# i filed and now im scared,he doesnt know



## alienatedandalonewith3 (Aug 9, 2011)

yesterday,i handed over my money i go tuesday to sign and file,

i feel good about my decision,but im scared to death
i cant imagine telling him but i know i need too

i planned on telling him while he was on a trip with his unit so he would have the support he needed when he finds out
and then taking his car and belongings to his friends house and dropping them off

if i told him in person im sure it would get physical or very ugly

i hate this feeling im scared to talk to him even over the phone
i know he will try and change my mind and talk me out of it
he will also tell me how much of a @@ck up iam and how bad of a wife iam
which i know im not!
im just tired of being blammed for everything from the world turning to the kids growing up too fast
im tired of not being comfortable in my own house,tired of hurrying and telling the kids we have too do this or that so dad doesnt get mad
tired of telling the kids ask your dad,for EVERYTHING
tired of arguing and defending my son against my husband who picks at him and makes excuses to punish him,for the stuipedest reasons,

yet here i sit and cant find the nerve to tell him its over im tired i cant live my life like this anymore

i want too email him but i feel its wrong
i know once i get past this i will grow way more confident and be a stronger person for me and my children
im just terrified
of the pain and the future
i know this isnt something that someone can tell me i need todo but i just cant feel 100%its the right thing im only 99.5%sure

if i file a restraining order everything will go to hell
he will lose his job and military career and me and the children will be homeless,
ive been stay at home mom for 12 years,
any advice or suggestions?


----------



## Girlx (Aug 19, 2011)

Why would a restraining order make him loose his job?

My Soon to be ex is military as well.. Im filing for a separation (now thinking of a divorce).

My advice is- if your scared to tell him let him find out from getting the papers.. You dont have to tell him you filed.

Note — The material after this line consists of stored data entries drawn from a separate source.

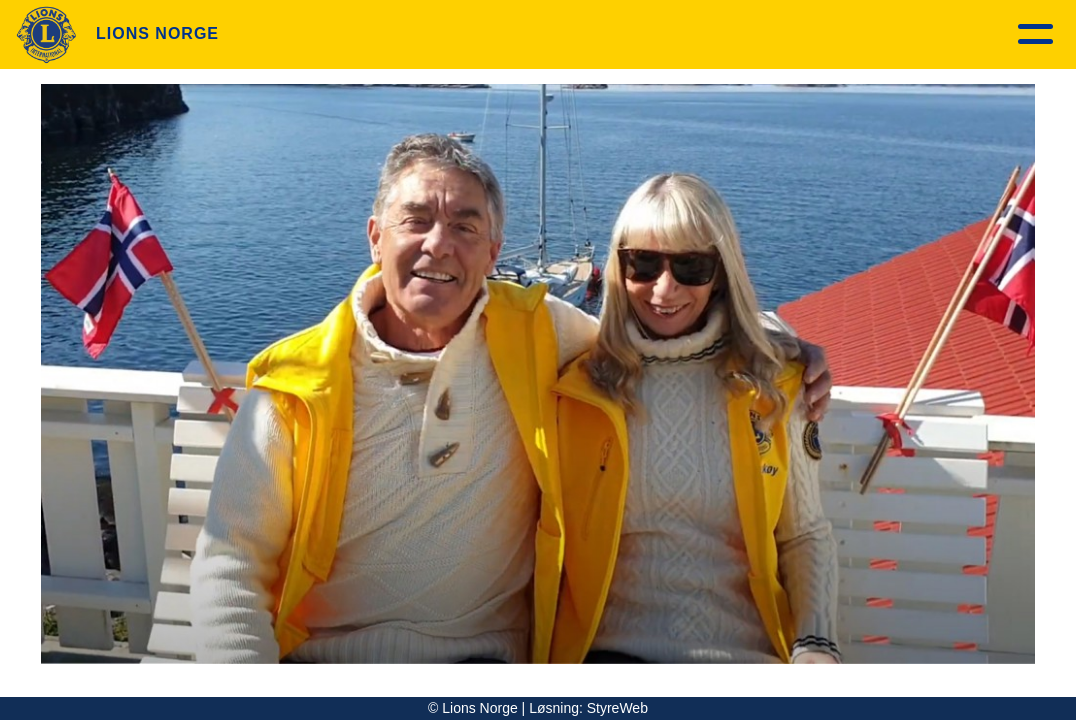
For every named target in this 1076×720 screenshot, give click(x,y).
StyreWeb (617, 708)
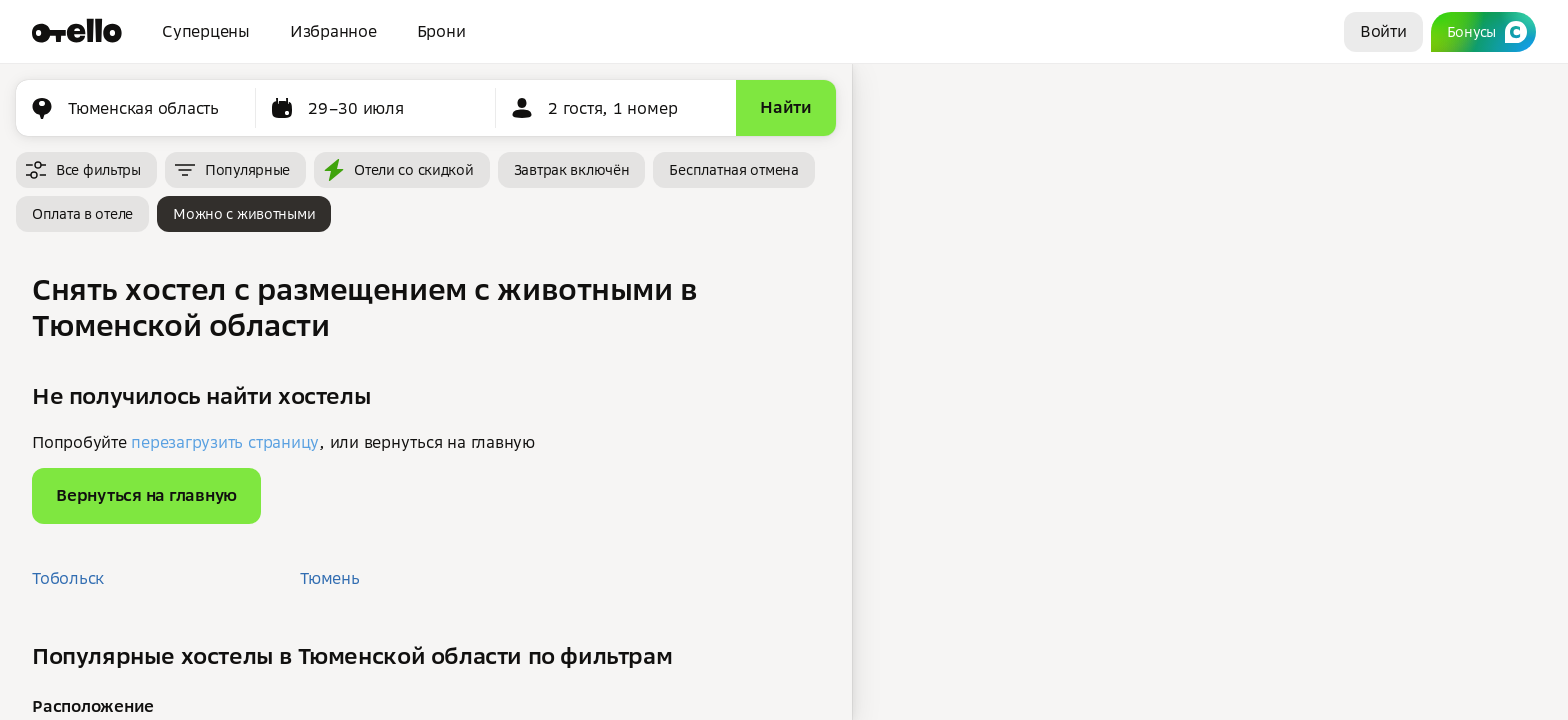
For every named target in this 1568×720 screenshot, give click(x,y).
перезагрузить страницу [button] (225, 442)
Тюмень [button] (330, 578)
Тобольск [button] (68, 578)
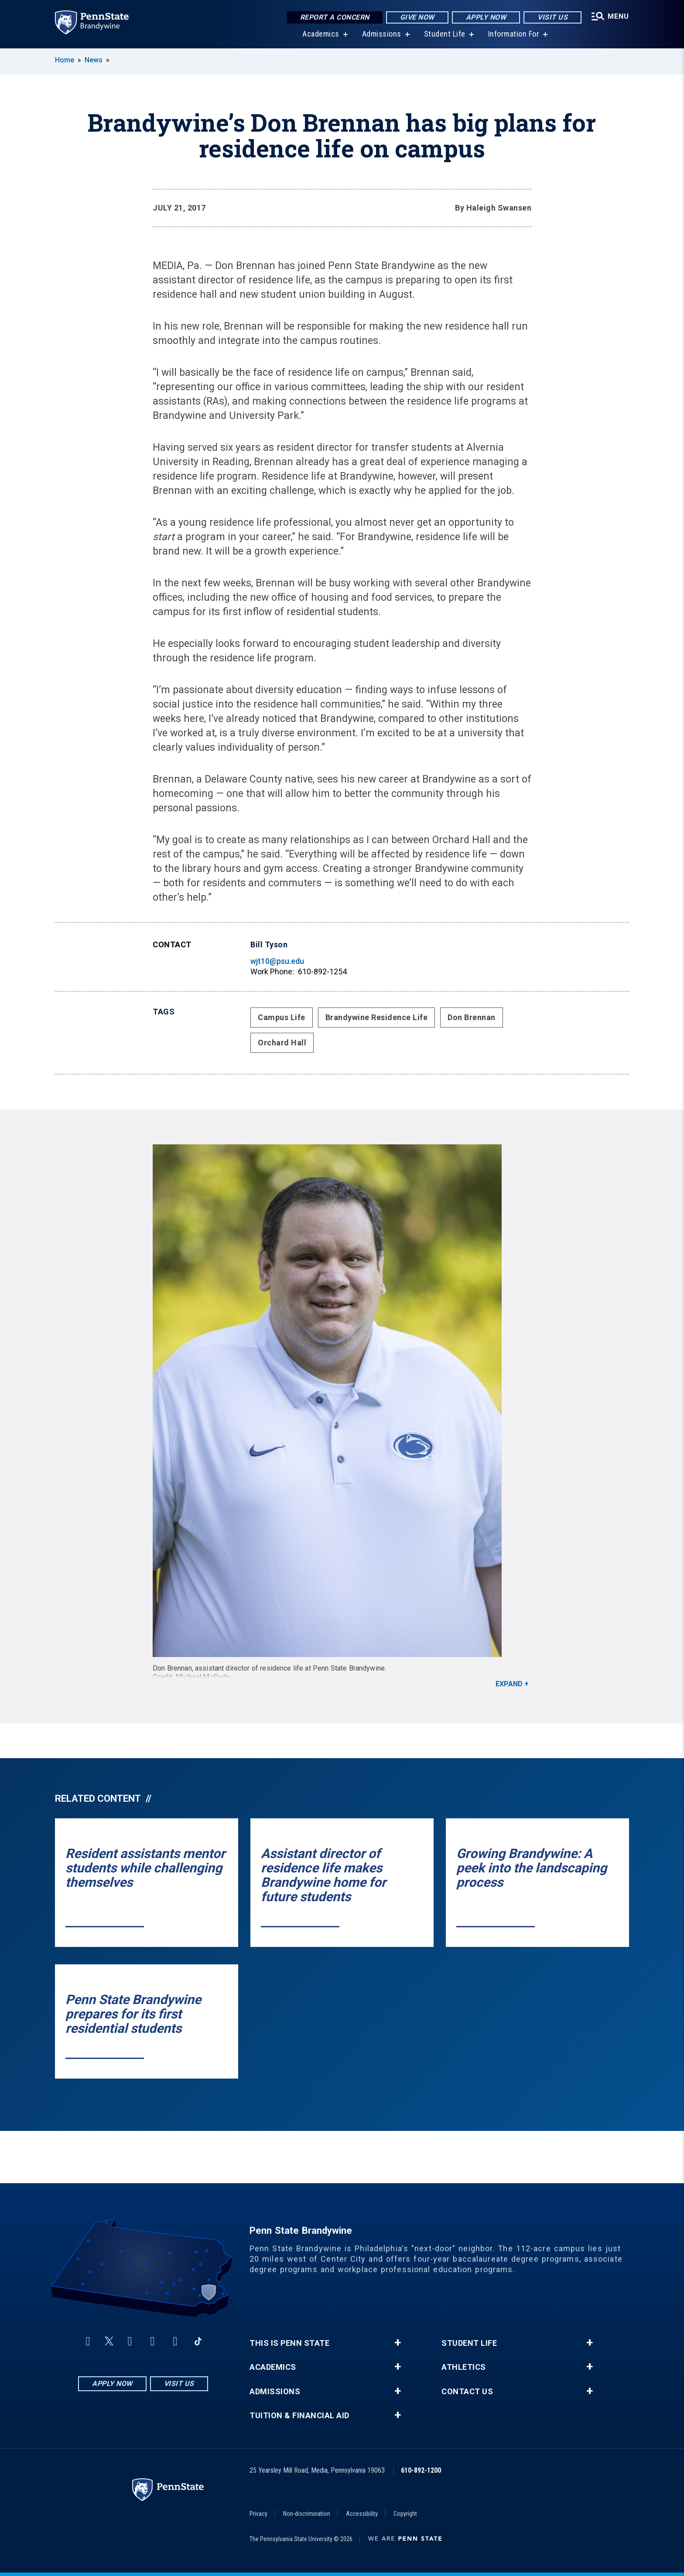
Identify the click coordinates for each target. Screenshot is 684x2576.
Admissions (381, 34)
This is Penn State (289, 2343)
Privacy (258, 2513)
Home (64, 60)
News (94, 60)
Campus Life (281, 1017)
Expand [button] (509, 1684)
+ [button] (397, 2343)
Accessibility (362, 2513)
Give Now (417, 17)
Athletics (463, 2367)
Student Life (444, 34)
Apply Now (486, 17)
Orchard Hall (282, 1042)
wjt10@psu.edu (277, 961)
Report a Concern (334, 17)
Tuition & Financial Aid (299, 2415)
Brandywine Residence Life (376, 1017)
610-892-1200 (421, 2470)
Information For (514, 34)
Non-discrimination (306, 2513)
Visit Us (552, 17)
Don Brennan (472, 1017)
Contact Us (467, 2391)
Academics (320, 34)
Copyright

He will find out when he gets the papers to sign.. But then he will be angry at you. Depending on where he is.. 

Is he here or on a deployment/tour?

And im in the same place.. I've been a stay at home mom for 3 years. Not near as long as you have but its still the fact i have no work for the last 3 years.. Making it hard to find a job.. I've been applying to so many for the last month and a half.. going no where over here.. 

((Hugs))


----------